Warning over environment danger from Bolkestein services directive

The EEB, Europe's largest federation of environmental organisations, has issued a warning over the impacts that the proposed services directive could have on the environment.

According to the UK’s DTI, the directive is designed to “improve the free flow of services around the EU in an effort to unlock European businesses potential, increase productivity and job creation and deliver benefits to consumers through greater competition.”

It should “cut excessive red tape that prevents businesses from offering their services across all borders or from opening premises in other Member States.”

However, concern has arisen over one major aspect of the directive, namely the “country of origin principle”. This would mean that a business based in one Member State could provide its services in another Member State, but still obey only the regulations of its home country.

Potentially, this means that a business based in a Member State with lax health and safety rules could operate elsewhere using only the more lax regulations rather than those of the country in which it operates.

While the implications for worker safety are apparent and obvious to most, the EEB has now warned that similar implications could occur with environmental regulations.

For example, a business based in a country with relatively lax environmental rules on, say emissions to air or water, could operate in a country with far tighter regulations yet not have to obey them as it would only have to meet the standards of its home country.

In a letter to Commissioners and members of the European Parliament, the EEB recommends ways of improving environmental considerations within the directive in order to comply with Article 6 of the EC Treaty which requires that all Community policies integrate environmental protection requirements.

“The Commission does not pay attention to the major issue of the directive legalising violations of national environmental laws and policies by foreign service providers and the general undermining impact that it can have on the effectiveness and acceptability of such laws and policies,” John Hontelez EEB Secretary General explained. “Nor does the Commission consider the complications which the ‘country of origin’ principle will have for environmental authorities.
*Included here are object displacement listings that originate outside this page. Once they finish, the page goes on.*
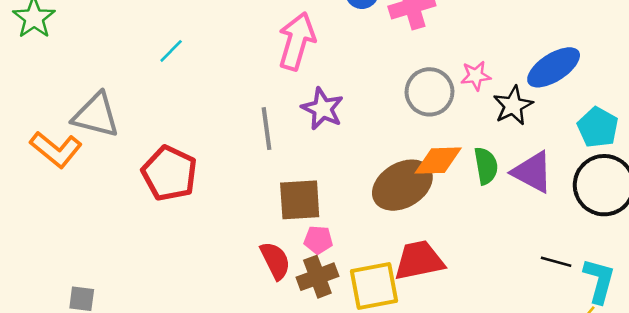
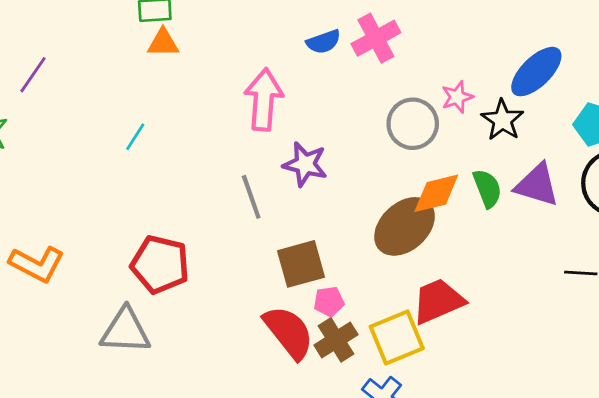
gray triangle: (96, 115) -> (125, 331), moved
red semicircle: (275, 261) -> (289, 332), size x1.4

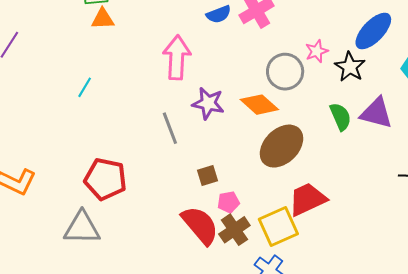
orange diamond: (436, 193) -> (259, 105), moved, turned 57
brown square: (301, 264) -> (207, 176), size x0.6

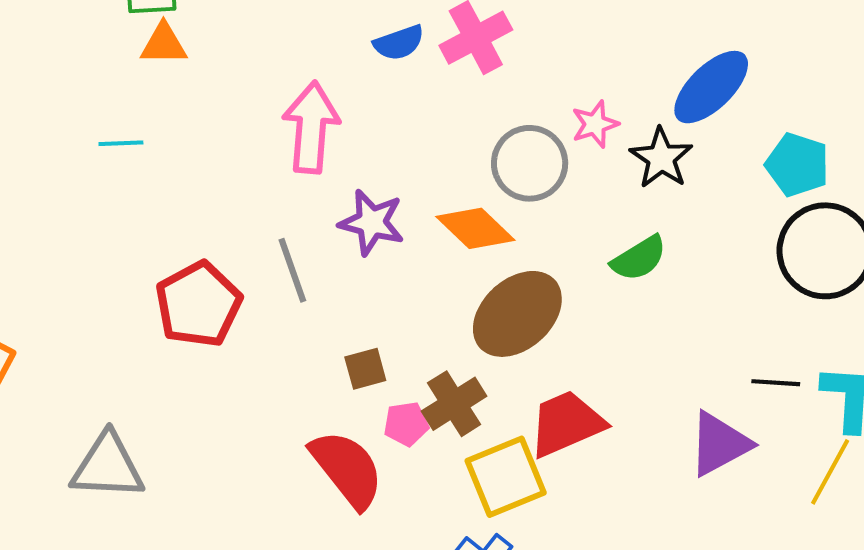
cyan line: (85, 87) -> (121, 143), moved, turned 55
purple triangle: (376, 113) -> (719, 444), moved, turned -45
green semicircle: (340, 117) -> (639, 258), turned 80
red pentagon: (105, 179) -> (198, 304), moved, turned 30
brown cross: (234, 230) -> (454, 404), moved

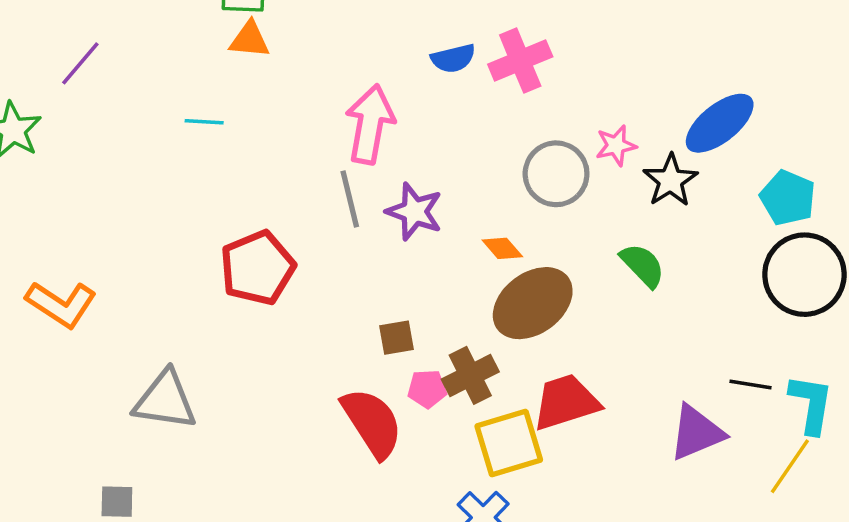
orange diamond: (475, 228) -> (502, 248), moved, size x0.6
green semicircle: (639, 258) -> (643, 265), turned -108
gray line: (292, 270) -> (350, 199), moved

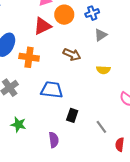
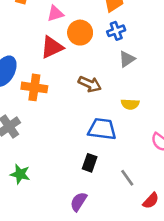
blue trapezoid: (52, 90) -> (102, 129), moved
purple semicircle: (54, 140) -> (79, 202), moved, turned -140
red semicircle: (120, 145) -> (151, 201), turned -144

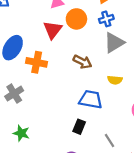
red triangle: (52, 47) -> (53, 30), turned -30
gray triangle: (127, 59) -> (114, 43), size x1.5

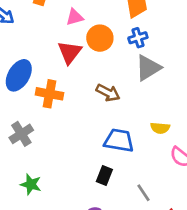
yellow semicircle: (115, 80) -> (160, 128), moved

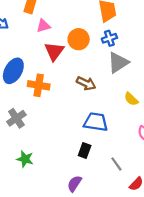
pink triangle: (75, 17) -> (43, 26), moved
yellow semicircle: (160, 128) -> (131, 99), moved, turned 40

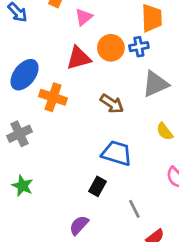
pink triangle: (43, 26) -> (84, 17), moved, turned -32
blue cross: (109, 38) -> (139, 47), moved
red triangle: (54, 51) -> (79, 58), turned 30

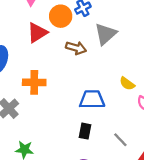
orange cross: (53, 97) -> (34, 82), moved
brown arrow: (112, 104) -> (76, 48), moved
yellow semicircle: (165, 131) -> (127, 84), moved

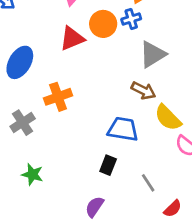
brown arrow: (76, 48) -> (143, 91), moved
orange cross: (34, 82) -> (58, 97), turned -30
yellow semicircle: (127, 84) -> (168, 118), size x1.5

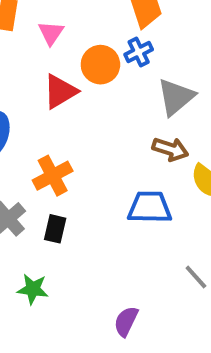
black rectangle: (108, 165) -> (55, 229), moved

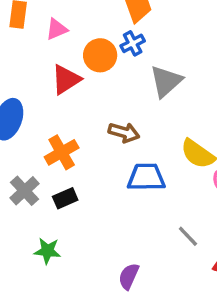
pink triangle: (51, 33) -> (57, 29), turned 35
brown arrow: (170, 149) -> (124, 132), moved
black rectangle: (55, 229) -> (65, 198), turned 55

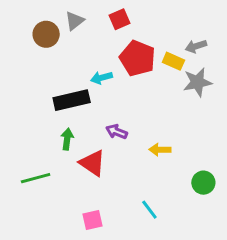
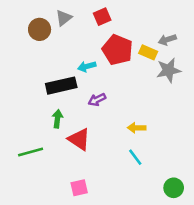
purple arrow: (116, 132) -> (97, 100), moved, turned -48
green circle: (203, 183) -> (174, 188), moved
cyan line: (149, 210) -> (135, 157), moved

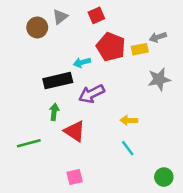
yellow rectangle: (148, 52) -> (140, 49), turned -35
gray star: (169, 70) -> (159, 79), moved
purple arrow: (97, 100) -> (92, 94), size x1.5

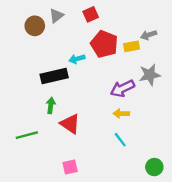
purple arrow: (92, 94) -> (122, 88), moved

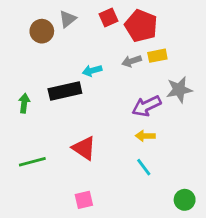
gray arrow: (149, 35) -> (132, 61), moved
red pentagon: (104, 44) -> (141, 26), moved
green arrow: (51, 106) -> (24, 103), moved

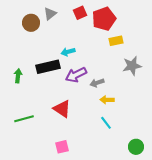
red pentagon: (141, 26) -> (104, 19), turned 30
gray arrow: (132, 61) -> (97, 83), moved
purple arrow: (147, 106) -> (76, 75), moved

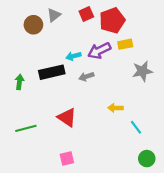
purple arrow: (76, 75) -> (99, 51), moved
gray arrow: (97, 83) -> (86, 77), moved
cyan line: (106, 123) -> (136, 127), moved

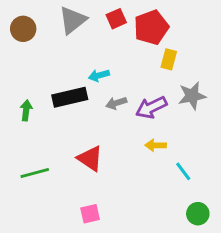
gray triangle: (54, 15) -> (73, 20), size x1.5
brown circle: (33, 25) -> (23, 29), moved
yellow rectangle: (125, 44) -> (169, 59), turned -64
purple arrow: (99, 51) -> (151, 107), moved

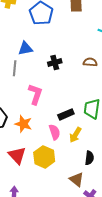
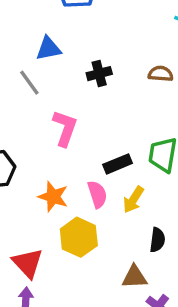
gray line: (15, 68) -> (29, 83), turned -42
orange star: (23, 124) -> (53, 197), moved
red triangle: (17, 155) -> (28, 263), moved
brown triangle: (76, 179) -> (134, 277), turned -42

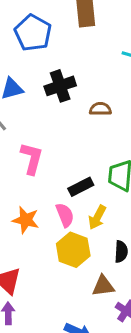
black cross: (99, 74) -> (60, 86), moved, size x1.4
brown semicircle: (161, 74) -> (100, 109), moved
yellow hexagon: (79, 237) -> (73, 250), moved

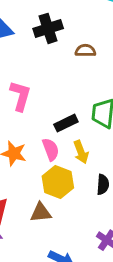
yellow arrow: (97, 217) -> (81, 152), turned -50
brown triangle: (103, 286) -> (41, 213), moved

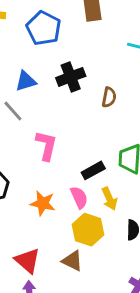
brown semicircle: (85, 51) -> (109, 97), turned 102
brown triangle: (41, 213) -> (72, 261), turned 35

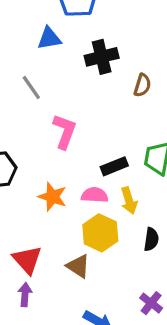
blue triangle: (26, 81) -> (49, 38), moved
pink semicircle: (79, 197) -> (95, 195), turned -70

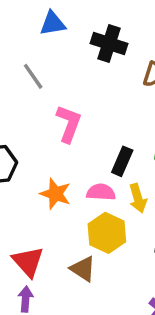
black cross: (102, 57) -> (109, 44), turned 32
black rectangle: (114, 166) -> (122, 161), turned -45

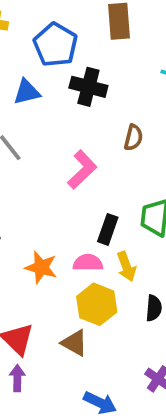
black cross: (109, 44) -> (88, 87), moved
pink L-shape: (69, 124) -> (82, 170), moved, turned 30

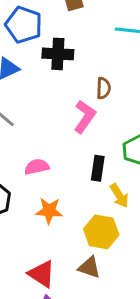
pink L-shape: (82, 170) -> (85, 117), moved
pink semicircle: (88, 263) -> (37, 167), moved

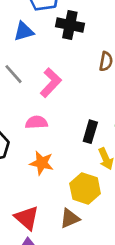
pink L-shape: (85, 117) -> (51, 83), moved
brown triangle: (89, 267) -> (70, 218), turned -50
Instead of operating in one country, they would have to operate in 25, or more, in order to control the activities of ‘their’ service providers abroad.”

The EEB believes that national, regional and local rules with regards to the protection of people’s health, the environment and biodiversity should be fully respected by anyone operating in that location, irrespective of country of origin.

It concludes that the Directive should fully and systematically exempt from the country of origin principle any legislation or other policy related to the protection and/or improvement of the environment, of biodiversity and of public health.